QUEBEC — In light of Quebec’s province-wide lockdown, there have been renewed calls for the province to put in place caps on the fees charged by food-delivery platforms.
Under the new lockdown and the included curfew, restaurants are limited to delivery service after 7:30 p.m. And, given the fees charged by third-party delivery apps, many operators feel they are caught in a catch 22.
“It’s completely unfair; restaurants have been taken hostage — we have no choice but to pay to survive the crisis,” says Fabio Broccoli, manager of the restaurants Fishbone and Elefanté in Old Montreal.
Montreal Mayor Valérie Plante has asked the Quebec government to implement a temporary cap of the service fees charged by platforms such as Uber Eats, DoorDash and SkipTheDishes during curfew hours (8 p.m. to 5 a.m.). On Twitter, Plante stated, “COVID-19 has forced restaurateurs to turn to home delivery. But the fees charged to them by delivery companies are very high. I’m asking [the government of Quebec] to impose a temporary cap on these costs, to ensure profitability for restaurateurs.”
The City of Montreal’s Official Opposition has also motioned to have the city to put pressure on the Quebec government to impose a 15-per-cent ceiling on the fees charged by delivery platforms.

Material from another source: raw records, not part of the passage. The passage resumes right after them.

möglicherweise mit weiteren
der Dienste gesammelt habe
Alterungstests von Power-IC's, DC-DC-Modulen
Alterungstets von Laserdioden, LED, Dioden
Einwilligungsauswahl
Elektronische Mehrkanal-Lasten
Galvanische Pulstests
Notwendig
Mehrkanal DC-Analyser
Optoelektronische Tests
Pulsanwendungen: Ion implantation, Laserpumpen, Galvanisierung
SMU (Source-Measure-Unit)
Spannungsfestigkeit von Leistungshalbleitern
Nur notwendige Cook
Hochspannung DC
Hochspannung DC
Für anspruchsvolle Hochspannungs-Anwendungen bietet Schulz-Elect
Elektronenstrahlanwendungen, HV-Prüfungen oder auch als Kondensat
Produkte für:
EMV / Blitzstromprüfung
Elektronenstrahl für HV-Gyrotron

“In this exceptional situation of the pandemic and now the curfew — where free-market rules no longer apply — limiting the costs charged to restaurants would constitute prompt, direct action toward a straightforward solution. We have to help them keep their heads above water if we want the Montreal we know and love to be there when the pandemic is over,” says Lionel Perez, City Councillor for the Darlington district and Leader of the Official Opposition.
According to Global News, Quebec Premier François Legault previously indicated he’s open to looking at legislation, but believes implementing and enforcing fee caps would be complicated.
Industry organizations have also expressed their concern over the impact COVID-19 restrictions continue to have on restaurants and the overall future of the industry.
“Even during the best of times, the average establishment keeps only about 50 cents of every $10 spent on a restaurant meal,” Restaurants Canada shared in a statement on the lockdown measures. “According to the latest Restaurants Canada survey, eight out of 10 restaurants were either losing money or barely scraping by in December: 65 per cent of restaurant operators said they were continuing to operate at a loss, while 19 per cent said they were just breaking even.
“Most survey respondents with businesses losing money said they expect to take at least a year to return to profitability. About half of all survey respondents said they are at risk of closing at least one of their locations in six months.”
And, as an Association Restauration Québec (ARQ) spokesperson told Foodservice and Hospitality at the beginning of the lockdown, “We are, of course, relieved to see the Quebec government acknowledge food-delivery services as an essential service by allowing it to continue 24 hours a day, however this brings a larger issue into light, which is the necessity of capping delivery fees charged by third-party apps. They currently charge up to 30 per cent of the sale price, on top of the upfront fees paid by the customer. We would like to see those fees capped at around 15 per cent, similarly to what’s been done recently in Ontario and British Columbia.”